Please cite us if you use the software

Distance/Similarity

PyCM's distance method provides users with a wide range of string distance/similarity metrics to evaluate a confusion matrix by measuring its distance to a perfect confusion matrix. Distance/Similarity metrics measure the distance between two vectors of numbers. Small distances between two objects indicate similarity. In the PyCM's distance method, a distance measure can be chosen from DistanceType. The measures' names are chosen based on the namig style suggested in [1].

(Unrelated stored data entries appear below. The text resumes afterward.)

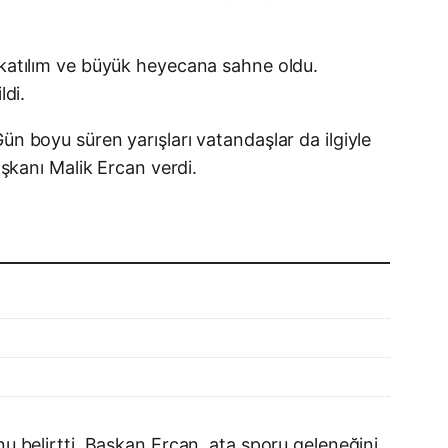
Facebook
n katılım ve büyük heyecana sahne oldu.
ldi.
X (Twitter)
ün boyu süren yarışları vatandaşlar da ilgiyle
WhatsApp
aşkanı Malik Ercan verdi.
Telegram
LinkedIn
E-posta
nu belirtti. Başkan Ercan, ata sporu geleneğini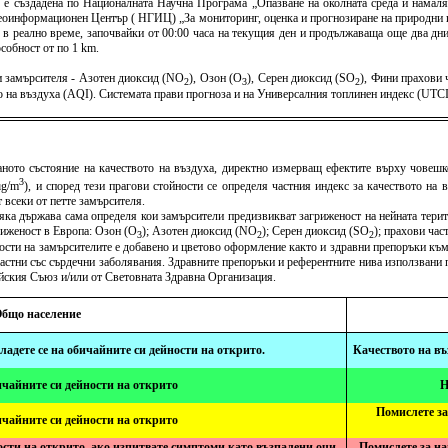
) е създадена по Националната Научна Програма „Опазване на околната среда и намаля
оинформационен Център ( НГИЦ) „За мониторинг, оценка и прогнозиране на природни и 
 в реално време, започвайки от 00:00 часа на текущия ден и продължаваща още два дни 
собност от по 1 km.
 замърсителя - Азотен диоксид (NO
), Озон (O
), Серен диоксид (SO
), Фини прахови
2
3
2
тво на въздуха (AQI). Системата прави прогноза и на Универсалния топлинен индекс (U
ното състояние на качеството на въздуха, директно измерващ ефектите върху човешко
3
μg/m
), и според тези прагови стойности се определя частния индекс за качеството на
 всеки от петте замърсителя.
всяка държава сама определя кои замърсители предизвикват загриженост на нейната терит
риженост в Европа: Озон (O
); Азотен диоксид (NO
); Серен диоксид (SO
); прахови ча
3
2
2
ности на замърсителите е добавено и цветово оформление както и здравни препоръки към
растни със сърдечни заболявания. Здравните препоръки и референтните нива използвани п
ейския Съюз и/или от Световната Здравна Организация.
бщо население
сладете се на обичайните си дейности на открито.
Качеството на въ
ичайните си дейности на открито
Н
Помислете за
ичайните си дейности на открито
сти на открито, ако изпитвате симптоми като възпалени очи,
Помислете за на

from pycm import ConfusionMatrix, DistanceType
cm = ConfusionMatrix(matrix={0: {0: 3, 1: 0, 2: 0}, 1: {0: 0, 1: 1, 2: 2}, 2: {0: 2, 1: 1, 2: 3}})
$$TP \rightarrow True Positive$$$$TN \rightarrow True Negative$$$$FP \rightarrow False Positive$$$$FN \rightarrow False Negative$$$$POP \rightarrow Population$$

AMPLE

AMPLE similarity [2] [3].

$$sim_{AMPLE}=|\frac{TP}{TP+FP}-\frac{FN}{FN+TN}|$$
cm.distance(metric=DistanceType.AMPLE)
{0: 0.6, 1: 0.3, 2: 0.17142857142857143}
  • Notice : new in version 3.8

Anderberg's D

Anderberg's D [4].

$$sim_{Anderberg} = \frac{(max(TP,FP)+max(FN,TN)+max(TP,FN)+max(FP,TN))- (max(TP+FP,FP+TN)+max(TP+FP,FN+TN))}{2\times POP}$$
cm.distance(metric=DistanceType.Anderberg)
{0: 0.16666666666666666, 1: 0.0, 2: 0.041666666666666664}
  • Notice : new in version 3.8

Andres & Marzo's Delta

Andres & Marzo's Delta correlation [5].

$$corr_{AndresMarzo_\Delta} = \Delta = \frac{TP+TN-2 \times \sqrt{FP \times FN}}{POP}$$
cm.distance(metric=DistanceType.AndresMarzoDelta)
{0: 0.8333333333333334, 1: 0.5142977396044842, 2: 0.17508504286947035}
  • Notice : new in version 3.8

Baroni-Urbani & Buser I

Baroni-Urbani & Buser I similarity [6].

$$sim_{BaroniUrbaniBuserI} = \frac{\sqrt{TP\times TN}+TP}{\sqrt{TP\times TN}+TP+FP+FN}$$
cm.distance(metric=DistanceType.BaroniUrbaniBuserI)
{0: 0.79128784747792, 1: 0.5606601717798213, 2: 0.5638559245324765}
  • Notice : new in version 3.8

Baroni-Urbani & Buser II

Baroni-Urbani & Buser II correlation [6].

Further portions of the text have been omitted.